Politics and public trust
When people cannot agree on basic facts, democracy begins to fray. The World Economic Forum has warned that “the rapid spread of false and misleading information, facilitated by digital technologies and social media, is eroding trust in institutions, exacerbating societal polarization, and undermining efforts to address critical global issues.”
The risk is not just that people will believe things that are untrue, but that they will begin to doubt everything, including reliable reporting and official evidence, researchers warn.
What can be done?
Technology companies are working on watermarking and provenance standards that attach metadata to generated content, making it possible to verify its origin and authenticity. Meanwhile, policymakers around the world are considering new regulations on transparency, labelling and liability.

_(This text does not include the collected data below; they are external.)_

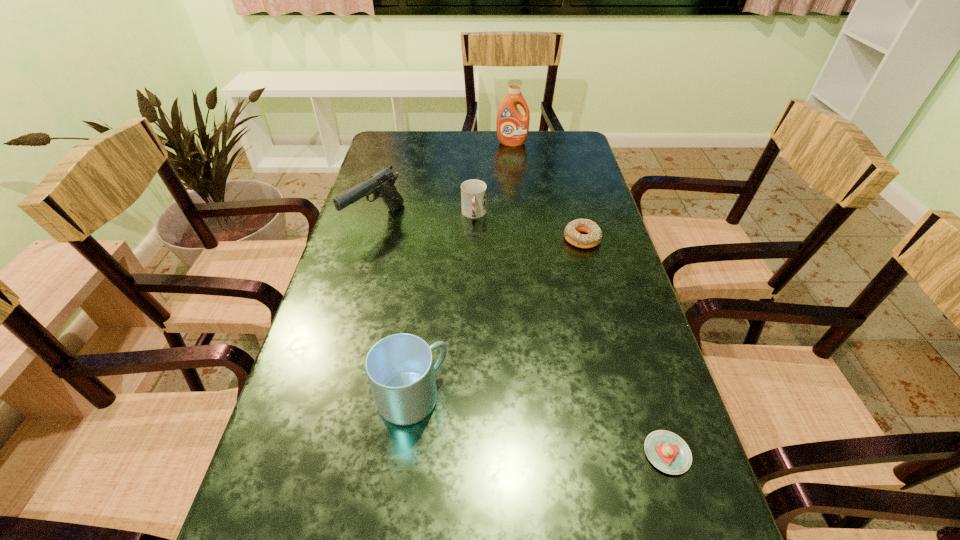 I want to click on vacant space at the far edge of the desktop, so click(x=528, y=156).

In order to click on free region at the left edge of the desktop in this screenshot , I will do `click(359, 202)`.

In order to click on free space at the right edge of the desktop in this screenshot , I will do `click(560, 203)`.

Identify the location of free space at the far right corner of the desktop. (579, 141).

Locate an element on the screen. free space that is in between the cup and the mug is located at coordinates (444, 306).

Identify the location of vacant space that is in between the detergent and the shortest object. This screenshot has width=960, height=540. (589, 298).

In order to click on vacant area that lies between the cup and the tallest object in this screenshot , I will do `click(492, 179)`.

Locate an element on the screen. This screenshot has width=960, height=540. vacant space that's between the fifth tallest object and the detergent is located at coordinates (546, 191).

The height and width of the screenshot is (540, 960). What are the coordinates of `free space between the cup and the fifth farthest object` in the screenshot? It's located at (444, 306).

Where is `empty location between the pastry and the detergent`? empty location between the pastry and the detergent is located at coordinates click(x=589, y=298).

UNESCO has also stressed the importance of media and information literacy as a response to the challenges posed by generative AI. The organization argues that citizens must approach digital content with the same critical skills long used for written sources.
A new relationship with evidence
In the past, if you lied, you had to work hard to prove that lie was true. Now, the person telling the truth has the harder job. Yet, despite all the issues, the rise of generative AI does not mean that truth is lost completely. But it does mean that photos, video and audio material can no longer serve as reliable evidence.
In a world where seeing is no longer automatically believing, hopefully, trust will not disappear, but it might need to be rebuilt on more explicit and more carefully defended foundations.